No, those hard copy black & white days are over. But that's okay; every generation has it's own challenges. There are things we don't lose an ounce of sleep over that plagued the veterans we now look up to when they first started. Every business is likely to evolve over time, and Hollywood is no different. Even Hollywood isn't immune to the effects of the social media generation. I think I'd even be safe in venturing to say that Hollywood has embraced the beast that is social media. It is, after all, just another form of entertainment, and can be a very useful marketing tool. I've got my "fan" page... as does every film.
Or at least the ones in the ultra-indie tier, which is the level I am currently hustling. It's good in some ways... I am able to follow the posts by the project and have a better handle on the casting process. It used to be after an audition, you would just wait in silence, wondering if they will call, what was going on. Often, the wait was indefinite. They don't call you to tell you the other girl got it. But now, I can just check in on Facebook to see if the movie page has posted the any casting updates. One of the films I had a callback for in the last couple of weeks updated their status:
"Most of our larger roles are cast (not all but most)..."
Meh, I figured that already since I hadn't heard from them. But still, it is nice to see it in print, it gives some closure. The ever-present, eternally optimistic little dreamer inside me can let go of hanging on to, "There's still a chance!" It gives my overactive subconscious a definitive chance to move on with my
Still, there are some ways the transparency in the casting process can have a little sting that wasn't there before. I happen to look up the page for another film for which I had worked really hard to prepare an audition. It was one I felt I could play very strongly and actually excited me artistically... a luxury I'm not often afforded at my level. They recently finished shooting and posted pictures from the set. I saw the girl who was cast in my role. I'm sure she did a great job, but I am human, and I still wish it would have been me. When the movie is released theatrically, I will have to go see it. I can already tell you I will regret it, but it's just something I have to do.
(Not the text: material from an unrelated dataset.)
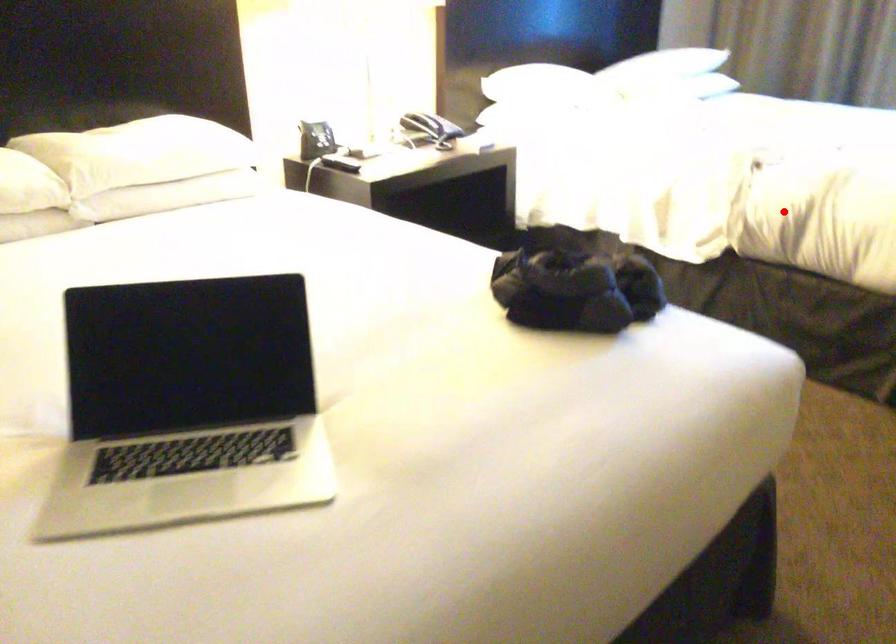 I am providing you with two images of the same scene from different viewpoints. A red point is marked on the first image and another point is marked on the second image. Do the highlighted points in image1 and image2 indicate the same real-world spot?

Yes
But that wasn't the first time I watched someone else play "my" role, and I bet all my future earnings -- doubled down -- that it won't be the last. It's okay, there will be plenty of times when other girls will watch me portraying roles they would have loved to do. It's just part of the business. Learning how to cope with it is the difference between staying on the straight and narrow and out of the downward spiral into self-doubt and burn-out.
And that, my friends, is the difference between failure and success... and the latter is where I'm headed.